The Machine Learning Center at Georgia Tech invites you to a seminar by Aleksandra Faust, a staff research scientist at Google Brain Robotics.
Deep Learning Motion and Task Planning
To complete a task a planning agent must be able to control the robot, understand the abilities and limitations of the control policy, prioritize and select attainable subgoals, and come up with a safe and a feasible plan in a timely manner. In this talk, I will discuss our current progress and the role of the deep learning in each planning phase to learn plans and motions that generalize to unseen real-world environments. First, evolutionary algorithms automate reward design in reinforcement learning and result in end-to-end policies that avoid moving obstacles and transfer from simulation to reality. Those policies incorporate, not only robot space occupancy, but also uncertainties coming from sensors and dynamics for wide classes of robots: differential drive robots with kinodynamic constraints: car, legged robot, etc. with both 1D and 2D depth sensors. Second, deep neural networks learn to estimate the difficulty of the motion to aid the selection of task subgoals, and even to identify important and feasible milestones that the agent needs to reach in order to complete the task. Third, we discuss how curriculum learning and quantization techniques aimed at enabling deep learning to run in real world.

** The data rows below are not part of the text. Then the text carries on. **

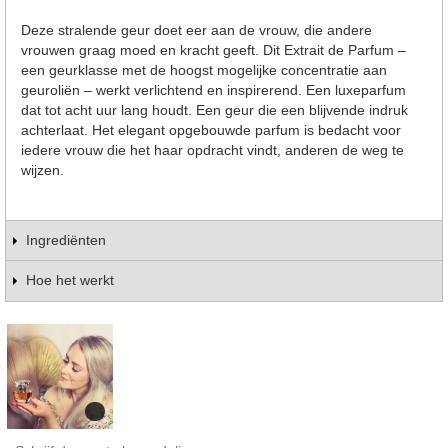
Deze stralende geur doet eer aan de vrouw, die andere
vrouwen graag moed en kracht geeft. Dit Extrait de Parfum –
een geurklasse met de hoogst mogelijke concentratie aan
geuroliën – werkt verlichtend en inspirerend. Een luxeparfum
dat tot acht uur lang houdt. Een geur die een blijvende indruk
achterlaat. Het elegant opgebouwde parfum is bedacht voor
iedere vrouw die het haar opdracht vindt, anderen de weg te
wijzen.
Ingrediënten
Hoe het werkt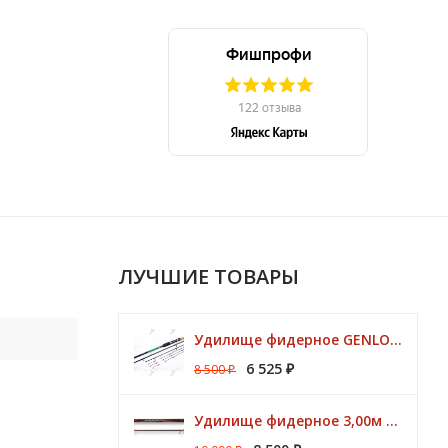
ЛУЧШИЕ ТОВАРЫ
Удилище фидерное GENLOG HONESTY HEAVY 3,80 м. до 140 гр.
6 525
8 500
₽
₽
Удилище фидерное 3,00м Argon Feeder MT 50gr Browning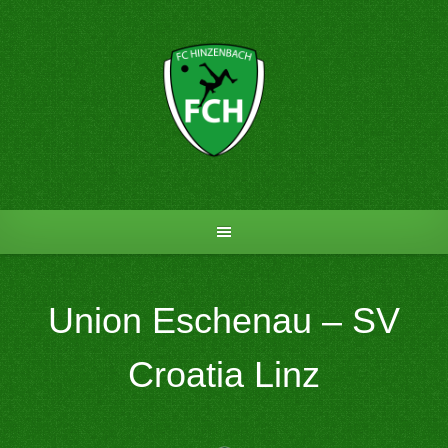
Skip
to
content
Union Eschenau – SV
Croatia Linz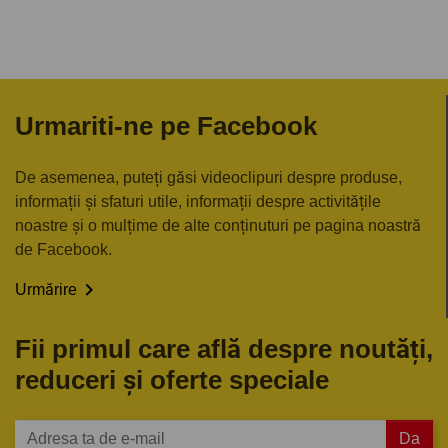
Urmariti-ne pe Facebook
De asemenea, puteți găsi videoclipuri despre produse,
informații și sfaturi utile, informații despre activitățile
noastre și o mulțime de alte conținuturi pe pagina noastră
de Facebook.

Urmărire
Fii primul care află despre noutăți,
reduceri și oferte speciale
Da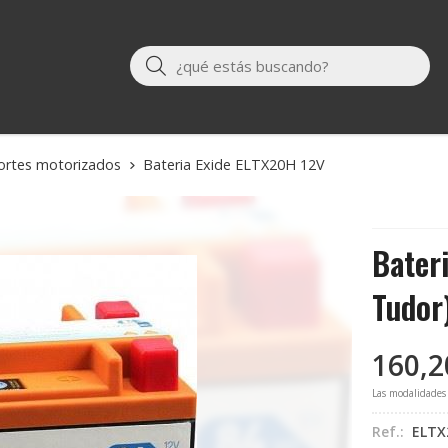
Buscar
ortes motorizados
Bateria Exide ELTX20H 12V
Bater
Tudor
160,2
Las modalidades
Ref.:
ELTX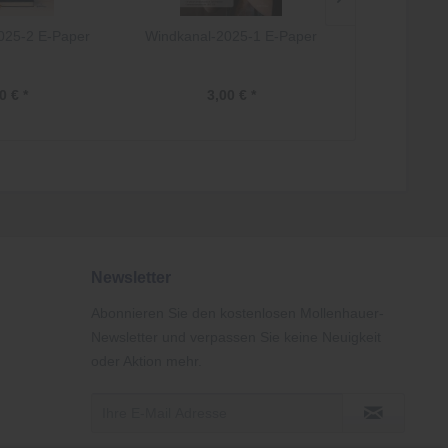
025-2 E-Paper
Windkanal-2025-1 E-Paper
Windkanal-
0 € *
3,00 € *
3,
Newsletter
Abonnieren Sie den kostenlosen Mollenhauer-
Newsletter und verpassen Sie keine Neuigkeit
oder Aktion mehr.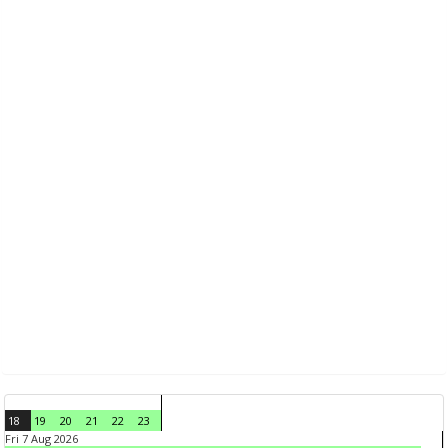
18
19
20
21
22
23
Fri 7 Aug 2026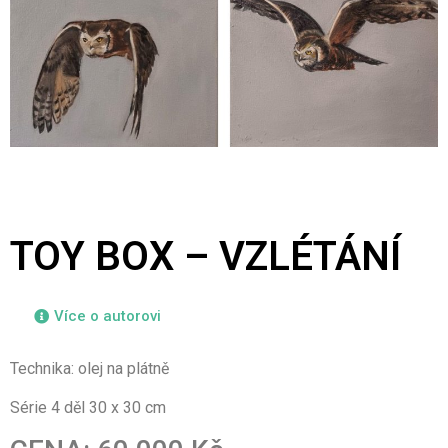
TOY BOX – VZLÉTÁNÍ
Více o autorovi
Technika: olej na plátně
Série 4 děl 30 x 30 cm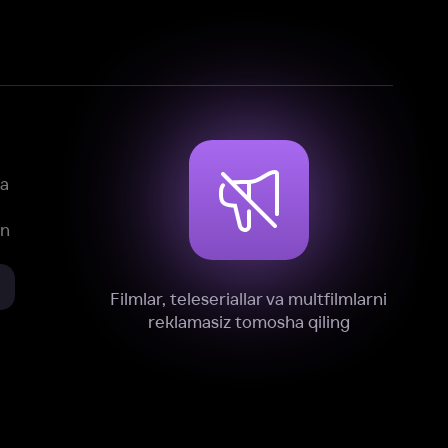
mlar, teleseriallar va multfilmlarni
reklamasiz tomosha qiling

Aleksandra Faust is a Staff Research Scientist at Google Brain Robotics, specializing in robot motion planning and reinforcement learning. Previously, Aleksandra led machine learning efforts for self-driving car planning and controls in Waymo, and was a researcher in Sandia National Laboratories. She earned a Ph.D. in Computer Science at the University of New Mexico (with distinction), and a Master's in Computer Science from the University of Illinois at Urbana-Champaign. Her research interests include machine learning for safe, scalable, and socially-aware motion planning, decision-making, and robot behavior. Aleksandra won the Tom L. Popejoy Award for the best doctoral dissertation at the University of New Mexico in Engineering, Mathematics, and Sciences in the period of 2011-2014, and was named Distinguished Alumna by the University of New Mexico School of Engineering. Her work has been featured in the New York Times, PC Magazine, ZdNet, and was awarded Best Paper in Service Robotics at ICRA 2018 and Best Paper in Reinforcement Learning for Real Life (RL4RL) at ICML.